Implementing a prompt that instructed GPT/LLM to produce a simplified answer to the prostate cancer question successfully improved the objective readability metrics. Future GPT/LLM-powered medical chatbots should focus not just on the accuracy of their information, but also on the method of delivery to the public [39], ensuring clear understanding. A similar outcome was recently demonstrated while attempting to utilize ChatGPT to produce more readable layperson summaries of scientific abstracts [14]. The FKG indicator is a surrogate for grade-level readability, and the original ChatGPT responses were at best written at a post-secondary grade level. This is higher than the 6th grade level, the recommended standard for patient medical education [40]. With an average FKG readability score of 7.4 for the simplified outputs, the prompt used in this study demonstrates a fast and easy way to make medical information more readable for the public.

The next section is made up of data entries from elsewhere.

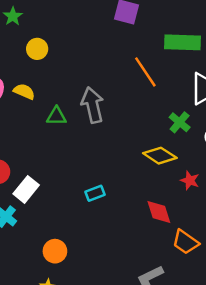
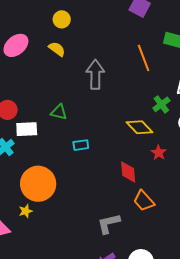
yellow semicircle: (24, 91) -> (57, 49), moved
green triangle: (57, 116) -> (59, 112), moved
white rectangle: (26, 189) -> (27, 129), turned 35
orange circle: (55, 251) -> (38, 184), size x1.8

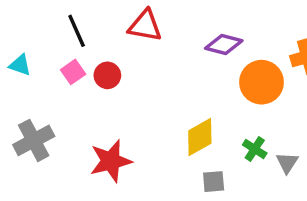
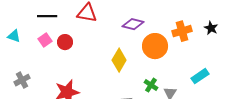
black line: (77, 31) -> (47, 16), turned -66
yellow diamond: (200, 137) -> (119, 60), moved, turned -30
gray cross: (34, 140) -> (22, 80), size x0.7

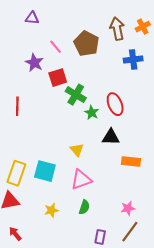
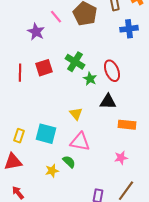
red square: (58, 78) -> (44, 68), moved
yellow rectangle: (16, 173) -> (19, 136), size x0.6
pink triangle: (81, 180) -> (80, 142), turned 30
green semicircle: (84, 207) -> (69, 162), moved, turned -64
pink star: (128, 208) -> (121, 158), moved

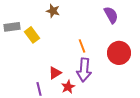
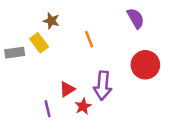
brown star: (53, 11) -> (51, 21), moved
gray rectangle: (12, 27) -> (15, 53), moved
orange line: (82, 46) -> (89, 39), moved

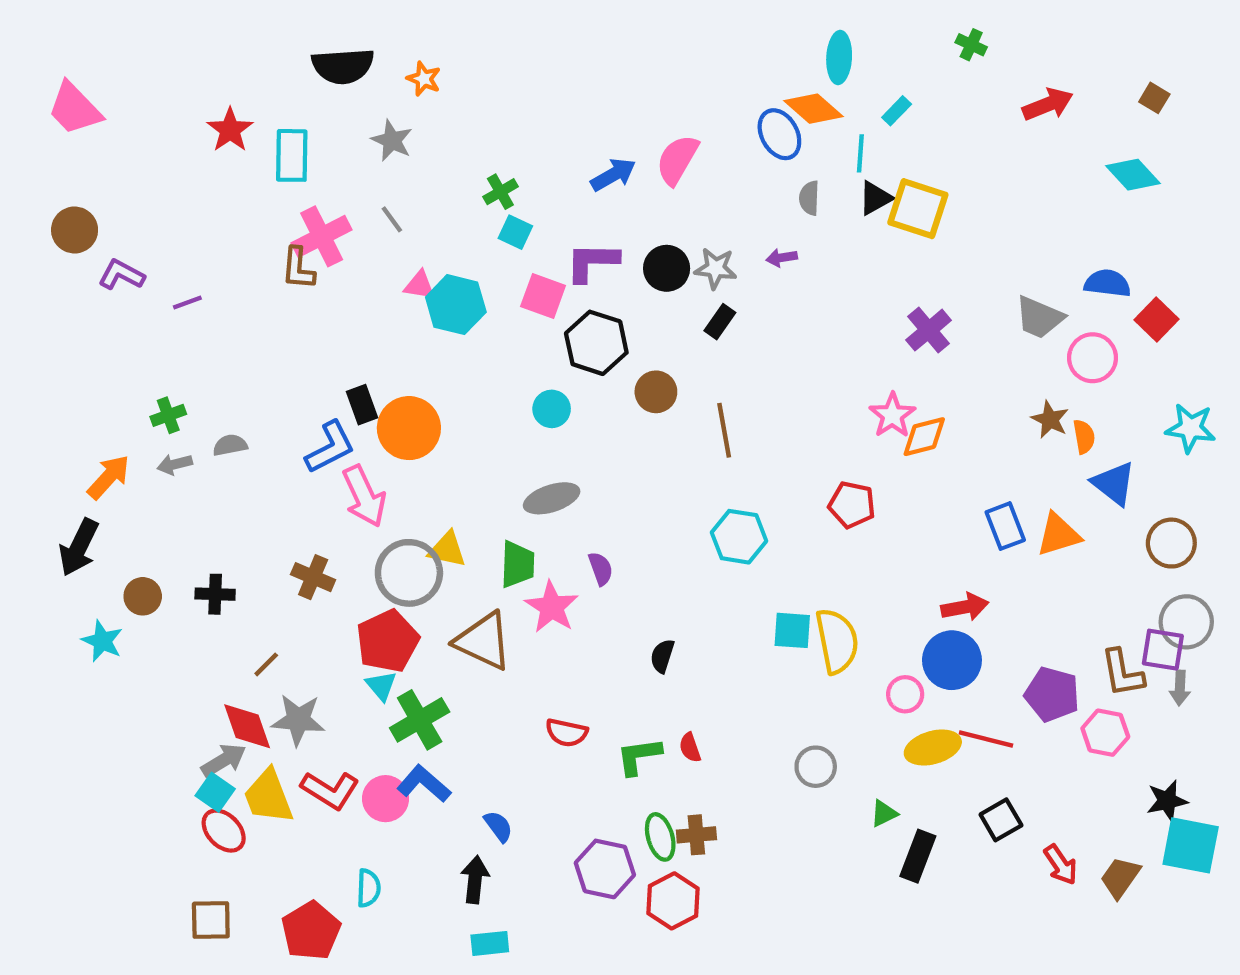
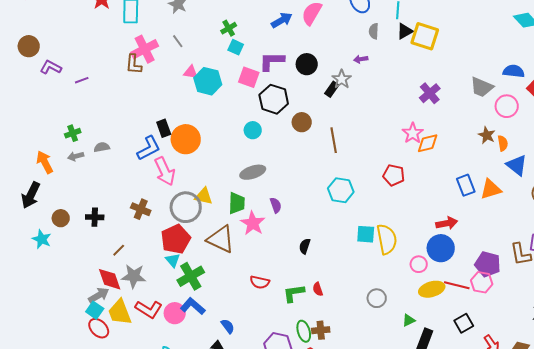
gray star: (716, 268) -> (342, 79), moved, turned 30
orange arrow: (109, 477) -> (45, 162), turned -70
pink hexagon: (1105, 733) -> (482, 282), moved

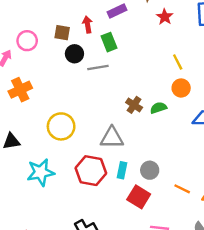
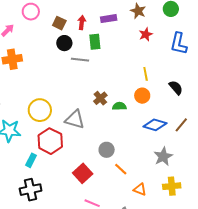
pink circle: (27, 41) -> (31, 12), moved
yellow circle: (61, 126) -> (40, 110), moved
cyan rectangle: (122, 170) -> (31, 160), moved
gray circle: (150, 170) -> (107, 150), moved
orange line: (182, 189) -> (121, 169), moved

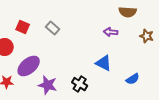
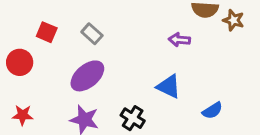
brown star: (147, 36) -> (234, 20), moved
purple ellipse: (29, 66) -> (87, 76), moved

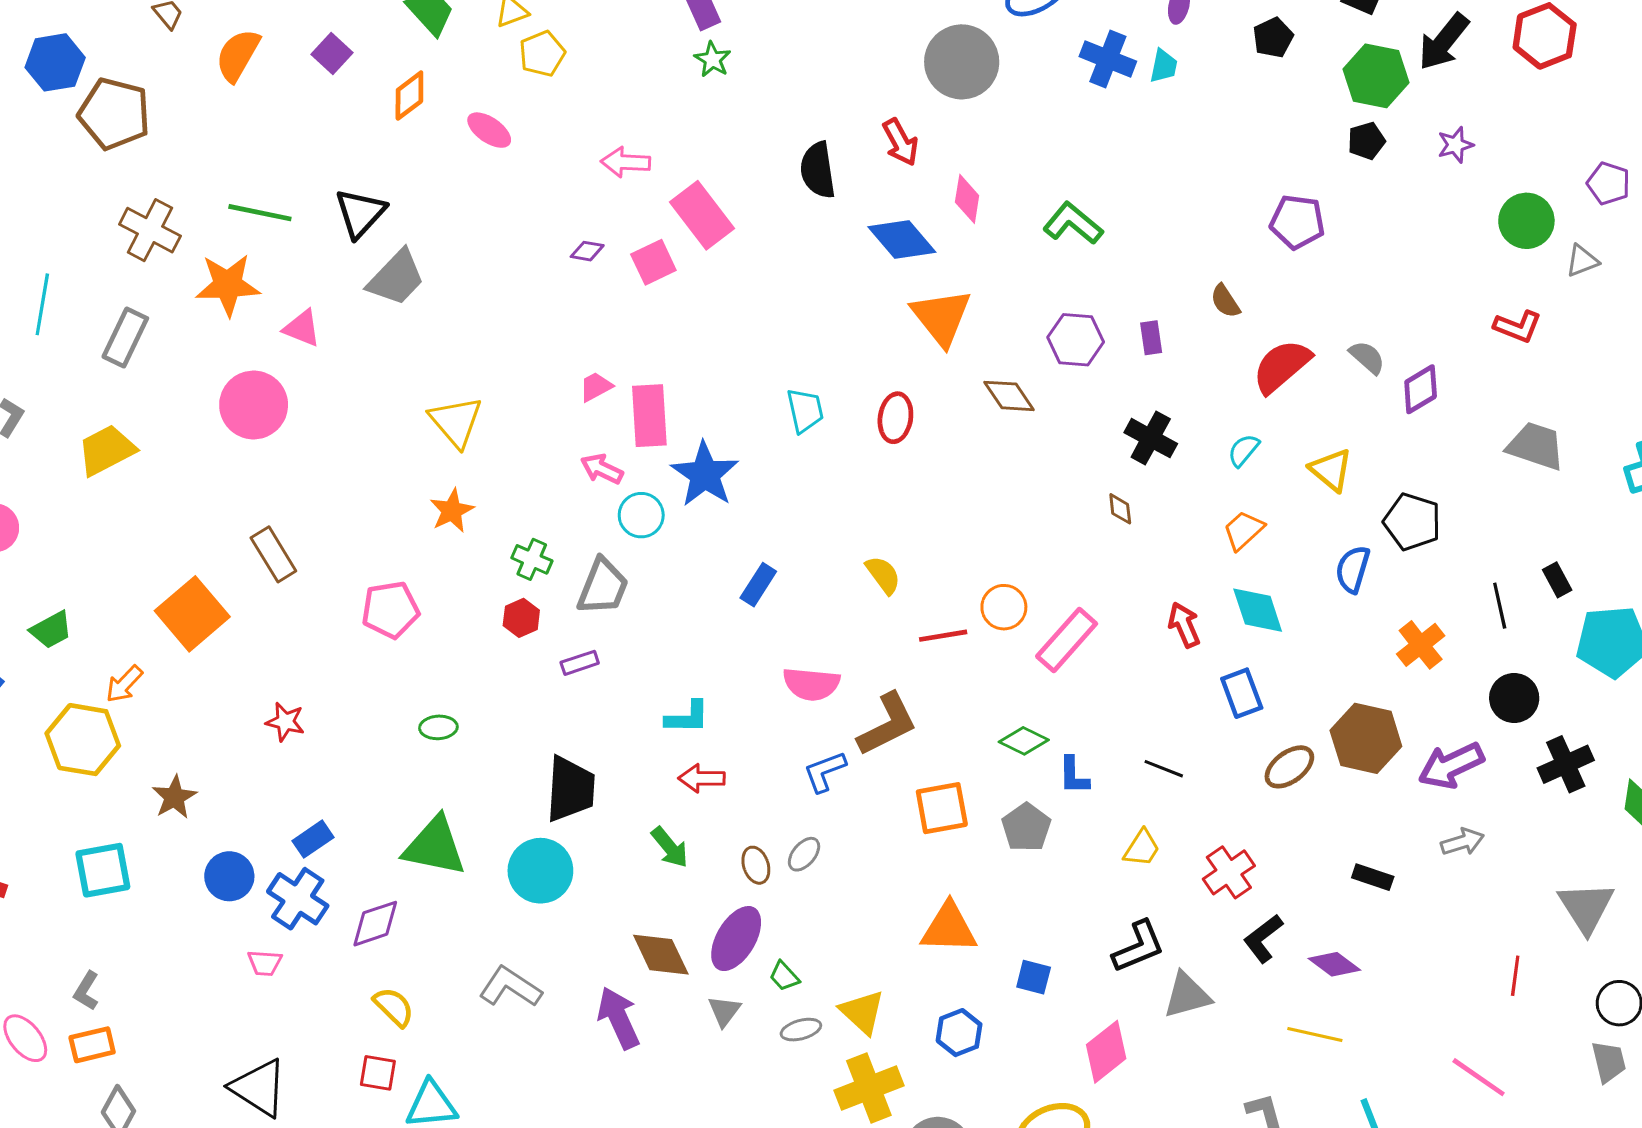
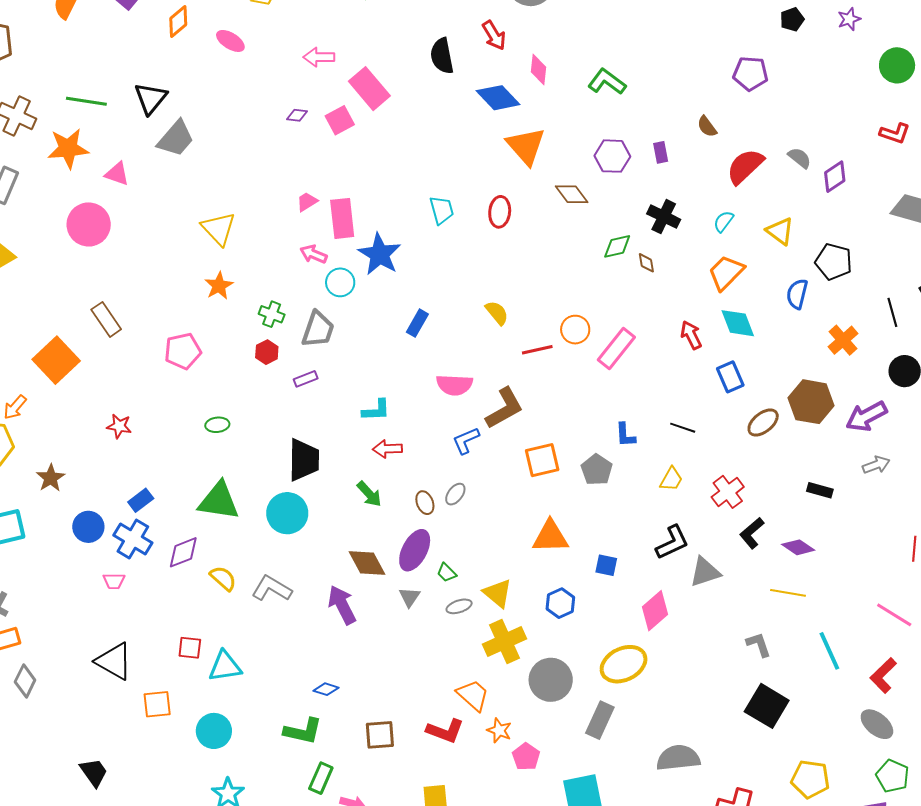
orange trapezoid: (1244, 530) -> (726, 273), size x1.4
green diamond: (1024, 741) -> (617, 246), moved, turned -36
yellow semicircle: (394, 1007) -> (223, 578), moved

To create actionable and comparable evaluations of LLM performance in this use case, it is crucial to evaluate the accuracy of ChatGPT outputs through assessments conducted by both physicians and patients [9, 29]. In the context of patient education, urologists assessed the quality of ChatGPT responses with a focus on accuracy, completeness, and clarity. The initial ChatGPT outputs received high ratings in these three areas. However, it is worth noting that unanimous agreement on output quality was not achieved, as ChatGPT does not address all the nuanced medical aspects of each question, which could be better addressed by an expert urologist [41]. This outcome underscores the quality of ChatGPT responses as they pertain to what a typical user from the public might encounter when posing a question to ChatGPT.

A subsequent aim of this study revolved around the potential for ChatGPT to generate contents that are more user-friendly for patients, while maintaining accuracy and necessary information. It is important to acknowledge that this methodology may not precisely mirror real-world patient digital literacy, as future studies are required to understand the users’ role in interpreting AI-generated medical data [42]. Nonetheless, this exercise serves as a valuable step in exploring the capabilities of LLMs in producing medical content that is safe and optimal for patients [38]. Respondents from a crowdsourcing marketplace rated the simplified outputs as clear, although they less frequently exhibited a complete and accurate understanding of the content. This outcome demonstrated that despite scientific concerns that readability metrics of ChatGPT outputs are incompatible with health literacy standards, successful efforts can be made to enhance the information intended for patient consumption.

The results of the present study concur with previous urological studies that LLMs may excel at specific tasks in their current form while performing less well at others [17, 43]. For example, herein we demonstrated less accurate outputs for questions specifically related to PCa diagnosis and treatment compared to follow-up. It is germane to highlight here that OpenAI, the developer of ChatGPT, has made it clear on their website that “[..] OpenAI’s models are not fine-tuned to provide medical information. You should never use our models to provide diagnostic or treatment services for serious medical conditions [44].” This cautionary note, coupled with the fact that the study results did not exhibit 100% accuracy in ChatGPT’s outputs, suggests that this technology may not yet be fully reliable for patient education. Further investigations using MedPalm2 [45], specifically designed for medical knowledge, or GPTs trained with specific medical information are needed.

While the transformative potential of this technology is undeniable, its current imperfections must be acknowledged and taken into serious considerations. For the future, we join other researchers in encouraging developers of chatbots intended for medical applications [39] to integrate the most up-to-date medical guidelines and collaborating closely with medical experts to ensure the highest level of accuracy and reliability in responses [38, 46, 47]. It is also worth acknowledging that artificial intelligence outside of LLMs have potential in prostate cancer application and more in general in urology and must also be verified before widespread use [48,49,50,51].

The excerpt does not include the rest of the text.